Sasini Plc sent home 1,364 in the year ended September 2020, attributed to the effects of the Covid-19 pandemic on the economy.
The agricultural firm with a focus on tea and coffee ended the year with 2,520 employees, becoming one of the biggest job cuts in Kenya for a listed firm.
This was despite the company recording improved sales, soaring by 48.3 percent to Ksh4.1 billion compared to Ksh2.7 billion recorded in the same period in 2019.
In the period under review, the company recorded a Ksh12.6 million profit, as compared to a net loss of Ksh337.7 million in 2019.
The workforce in the tea estates went down by 930 to close at 1,683, while the coffee division saw 176 workers sent home to close at 757. Other sectors saw the headcount go down by 258 to just 80.
The workforce could go down further, as the company focuses on automation which will see most jobs taken over by machines.
“In our tea business, we will entrench our automation project to help deliver profits derived from reduced costs of production.

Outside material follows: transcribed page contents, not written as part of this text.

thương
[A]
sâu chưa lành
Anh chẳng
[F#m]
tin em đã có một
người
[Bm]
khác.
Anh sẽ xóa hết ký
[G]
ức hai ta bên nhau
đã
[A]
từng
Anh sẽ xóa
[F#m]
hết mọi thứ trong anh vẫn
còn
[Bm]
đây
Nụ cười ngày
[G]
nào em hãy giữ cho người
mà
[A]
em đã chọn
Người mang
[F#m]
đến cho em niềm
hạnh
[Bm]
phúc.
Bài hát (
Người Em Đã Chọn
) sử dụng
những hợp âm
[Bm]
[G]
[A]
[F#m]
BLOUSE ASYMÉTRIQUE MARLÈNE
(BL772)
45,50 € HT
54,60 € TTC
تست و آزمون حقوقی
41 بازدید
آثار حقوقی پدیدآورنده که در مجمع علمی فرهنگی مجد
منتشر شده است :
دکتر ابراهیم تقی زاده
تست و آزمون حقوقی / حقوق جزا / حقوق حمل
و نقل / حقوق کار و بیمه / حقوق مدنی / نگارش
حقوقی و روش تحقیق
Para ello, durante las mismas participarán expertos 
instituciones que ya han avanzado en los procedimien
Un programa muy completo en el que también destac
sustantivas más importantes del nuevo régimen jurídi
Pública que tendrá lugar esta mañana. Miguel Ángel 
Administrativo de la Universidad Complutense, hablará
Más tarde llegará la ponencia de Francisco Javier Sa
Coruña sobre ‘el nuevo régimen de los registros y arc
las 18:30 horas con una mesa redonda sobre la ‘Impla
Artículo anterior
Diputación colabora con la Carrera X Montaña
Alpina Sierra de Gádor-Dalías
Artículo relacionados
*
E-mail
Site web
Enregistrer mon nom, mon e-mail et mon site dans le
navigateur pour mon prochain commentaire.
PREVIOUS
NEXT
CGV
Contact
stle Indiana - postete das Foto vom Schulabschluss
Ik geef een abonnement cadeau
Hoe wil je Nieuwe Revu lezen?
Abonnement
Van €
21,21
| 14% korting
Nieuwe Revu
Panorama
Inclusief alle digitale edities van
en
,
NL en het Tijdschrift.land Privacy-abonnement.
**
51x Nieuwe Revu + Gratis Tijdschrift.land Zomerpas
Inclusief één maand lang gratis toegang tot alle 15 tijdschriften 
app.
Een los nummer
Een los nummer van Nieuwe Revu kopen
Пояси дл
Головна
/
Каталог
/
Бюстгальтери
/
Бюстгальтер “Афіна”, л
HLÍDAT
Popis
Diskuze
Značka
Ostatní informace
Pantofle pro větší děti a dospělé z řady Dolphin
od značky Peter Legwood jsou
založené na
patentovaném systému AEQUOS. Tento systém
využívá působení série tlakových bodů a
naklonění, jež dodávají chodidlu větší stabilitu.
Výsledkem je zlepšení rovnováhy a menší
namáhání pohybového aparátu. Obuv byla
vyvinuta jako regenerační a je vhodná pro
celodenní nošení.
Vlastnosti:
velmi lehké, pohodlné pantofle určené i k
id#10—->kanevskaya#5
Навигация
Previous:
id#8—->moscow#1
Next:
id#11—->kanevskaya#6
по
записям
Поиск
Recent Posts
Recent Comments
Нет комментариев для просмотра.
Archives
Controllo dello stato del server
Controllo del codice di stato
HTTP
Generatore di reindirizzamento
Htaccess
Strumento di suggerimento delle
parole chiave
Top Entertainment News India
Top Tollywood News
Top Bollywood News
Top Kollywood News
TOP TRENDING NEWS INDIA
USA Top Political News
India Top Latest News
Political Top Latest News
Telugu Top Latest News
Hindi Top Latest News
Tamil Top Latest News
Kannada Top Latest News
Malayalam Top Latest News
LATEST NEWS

In the months and years ahead, and once we finish with automation in the field, it is our intention to initiate and enhance automation in the factories as well,” the firm’s chairman James McFie said.
“All these will be benchmarked on the crucial need for the business to find cleaner, simpler and more affordable ways of conducting its business.”
Sasini shut down its macadamia factory and focused on processing the nuts that had already been harvested by the time the pandemic broke.
“We expect this business to pick up very slowly in the future as the anticipated effects of the pandemic continue to affect the general nuts business negatively and especially in the hospitality and travel industries,” adds Dr McFie.